Definition: An Integral domain is a commutative ring( with unity) $(R,+,\cdot)$ for which the following property holds

If $a,b \in R$ such that $a,b \neq 0$, then $ab\neq 0$.

To see some motivation behind the definition of an Integral domain, notice that when we were little kids, while solving polynomial equations in $\mathbb Z$, after factoring a polynomial, we make the jump from

$$x(x-2)(x-3)=0$$

$$\text{to}$$

$$x=0 \text{ or } x=2 \text{ or } x=3$$

This is a convenient property to have, since it almost always makes it easy to find ALL solutions of a polynomial equation.And this property holds for all elements if and only if the ring is an integral domain. This is quite easy to verify.

Another motivation is the following question:

Given a ring $R$, when does there exist a field $F$ and an injective ring homomorphism $\phi:R \to F$?

Informally, we are asking when a given ring $R$ can be described as a subring of a field. The answer turns out that this is possible if and only if $R$ is an integral domain.

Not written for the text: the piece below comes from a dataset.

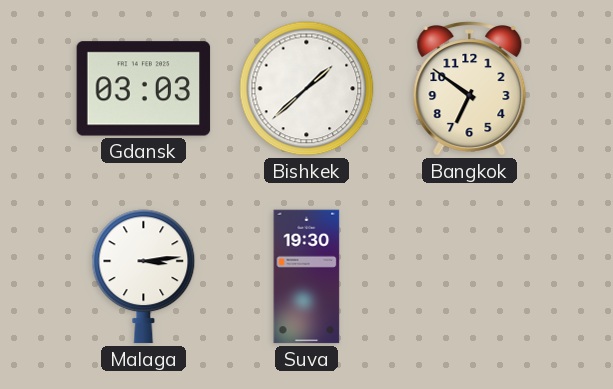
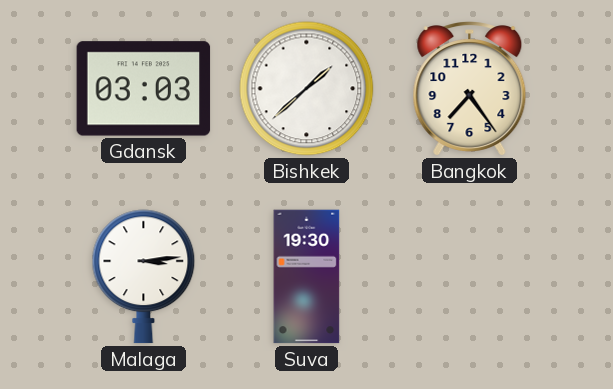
Bangkok: 6:51 -> 7:24
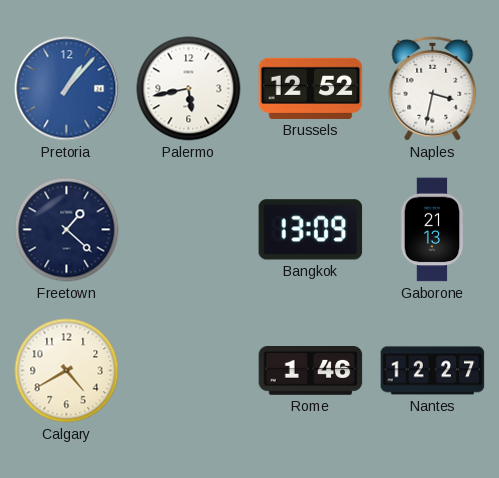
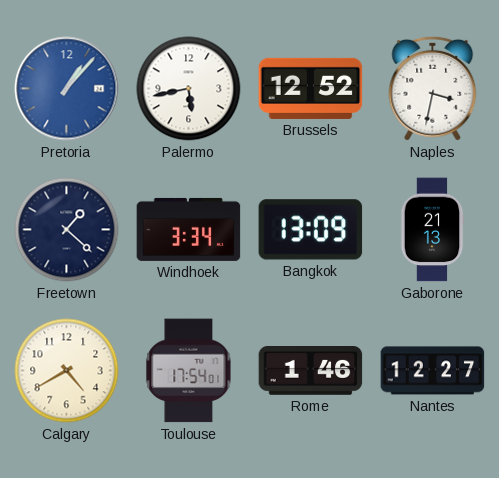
Windhoek: none -> 3:34
Toulouse: none -> 17:54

One direction of this is easy. Suppose that $R$ can be embedded into a field as above. For any two elements $a,b\neq 0 \in R$, if $ab=0$, then $\phi(ab)=0$ too. Since $\phi$ is a homomorphism, this means that $\phi(a)\phi(b)=0$, Since $\phi$ is injective, neither $\phi(a)$ or $\phi(b)$(Both elements of $F$) are zero. Since $F$ is a field, this means they must be invertible. Multiplying on the left by $(\phi(a))^{-1}$, we see that $\phi(b)=0$, a contradiction. So, $ab \neq 0$. So, $R$ is an integral domain.

For the other direction, see Field of Fractions. This is a construction which not only constructs a field containing our Integral Domain, but also constructs the smallest such one. For example, the Field of Fractions of $\mathbb Z$ is $\mathbb Q$, the field of Rational numbers. This might clarify which the construction is called the field of fractions, since $\mathbb Q$ is what we usual think of as fractions.

Thus, the notion of an abstract Integral domain is closely modeled after the Integers.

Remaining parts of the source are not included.